第9話 休眠

「ローズはとっても可愛いし、魔法もたくさん覚えて、マナーもきちんとしているし、お勉強も楽しいっていう賢い子なんだよ。とっても優しいし」


「お前がその子を気に入っているのは分かったよ。本来の運命を捻じ曲げるのは悪魔が裏で手を引いている事が多いからな。

 こちらもお前から話を聞いてすぐに対策をした。悪魔をこの世界から追い出した。そしたらみんながローズの事を探し始めたんだよ」


「ふぅん。あんまり興味なかったからなぁ、でもいい気味だね。ローズを傷つけたんだ、少し慌てるくらいさせておけばいいさ」


「あの貴族が通う学校が舞台だったらしく、生徒のほとんどがおかしくなっていたようだ。ローズの婚約者もね」


「ま、だろうね」


 そんなの知っている。


「いやぁ、悪魔が手先を送り込んでいたんだよ。この世界を覗き見ることができる異界の魂を転生させてきたんだ。あまりにも巧妙な手口で神が顕現していないあの国では後手に回ってしまったようだ。

 ケルゥは神殿も持っていなかったし」


「兄さんたちのせいじゃないか! 僕が人間たちのために動くと悪影響があるって境界に封印まで施しておいてよく言うよ!」


「悪いと思っているからこうして可愛い弟の頼みを聞いているんじゃないか」


 悪びれもせずに兄は言う。

 くすんだ茶色の髪に茶色の目、平凡な見た目の青年はとても人が良さそうに見える。


 一週間ほど、馬車に揺られての旅が続いた。贅沢な宿屋、親切な使用人たち

、そして暖かく見守ってくれる兄。

 ローズマリーの体で本当にただただ愛される日々。これは母が生きていた数日間に匹敵するほどの暖かさだった。


 暖かいフルコースの料理はとても美味しく、宿屋の部屋で綺麗なテーブルマナーを兄に褒められながら僕たちは話しあった。

 もちろんローズマリーの今後についてだ。


「眠る、とは時も止めてただ魂の再生を待つ時間が必要なんだろう?」


「僕は良い思い出をローズに見せてあげなきゃいけないからね。その間の体の管理を兄さんにまかせたいんだ」


 パンをちぎって飲み込む。公爵家に住んでいた時よりも柔らかくてふわふわしている。使用人たちは分からないようにほんの少しの嫌がらせをしていたのかもしれない。これはローズには内緒にしておこう。


「一つ聞きたい。その才能をお前はどうするつもりなんだ?」


「冒険者になるのも一国の王様になるのもいいかもしれないし、魔法士になって研究するのも楽しそうだね。でもこの魂が求めているのは『家族との暖かい時間』だよ」


「目覚めた後の進路は考えなくてはいけないだろう? ローズは何になりたいんだ?」


「分かんない。皇子さまのパートナーだったから礼儀作法は一通り、賢いから新しい知識もすぐに覚えられる。王さまに仕える文官なんてどうかな! お城の料理は美味しそうだからね、僕も楽しみが増えるよ」


「ローズマリーのパートナー候補はこちらでも色々見繕っておこう。奇跡的な出会いよりも先に選別しておいた方が良いだろう」


「もう人間よりも犬でも飼った方がいいかもしれないけれどね」


 これ以上ローズを傷つけるくらいなら動物と暮らした方がずっと良いだろう。


「あの街で暮らした一年も今も、ローズの人生の中で一番に輝くくらいに明るかった。目覚めたら、あの街で暮らすのも良いかもしれない」


 そんな風にイクシリオンに着くまで僕らはローズマリーの明るい未来計画を立てて行った。彼女が希望する未来にするためにどんな準備をすればよいか、それはとても楽しい時間だった。

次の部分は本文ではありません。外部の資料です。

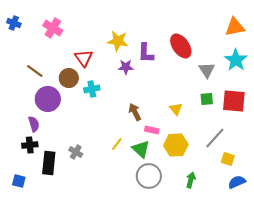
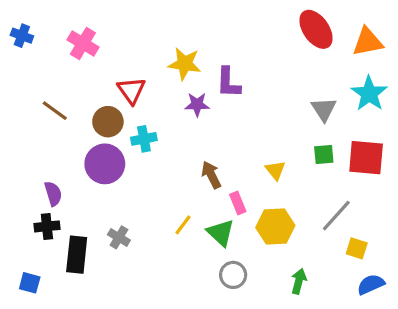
red ellipse: (181, 46) -> (316, 29), moved
purple circle: (48, 99) -> (105, 164), moved
pink rectangle: (152, 130) -> (238, 203), turned 56
gray circle: (149, 176) -> (233, 275), size x0.7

 兄の神殿に着き、僕はいくつもある儀式用の一室を自室としてもらった。


 神官たちは僕の名前を聞いてピンとこないようだったが、兄から末神と商会されて一定の敬意をもらう事が出来た。


 真っ白な服に着替えて、白いベッドに横になった。

 目を閉じる寸前まで兄はそばにいてくれた。


 沈み込むように僕はローズマリーの魂と向かい続けた。


 楽しい記憶面白い記憶、あたたかい記憶をローズマリーの魂に見せる。時折、リアムとの楽しいお茶会の記憶も見せてみたが、彼女はとても傷ついるみたいだった。

 リアムの顔を思い出すたびに泣いていた。


 外では何年経っているのか。少しずつ母の愛を思い出させ、冒険者仲間との愉快な思い出を見せ、二人で隠れて笑い合った幼い頃を思い返させる。


 少しずつ僕はローズマリーの魂を回復させていった。


 そして亀裂はたくさん入っているものの、ようやくローズマリーの魂はキラキラとした輝きを取り戻してくれた。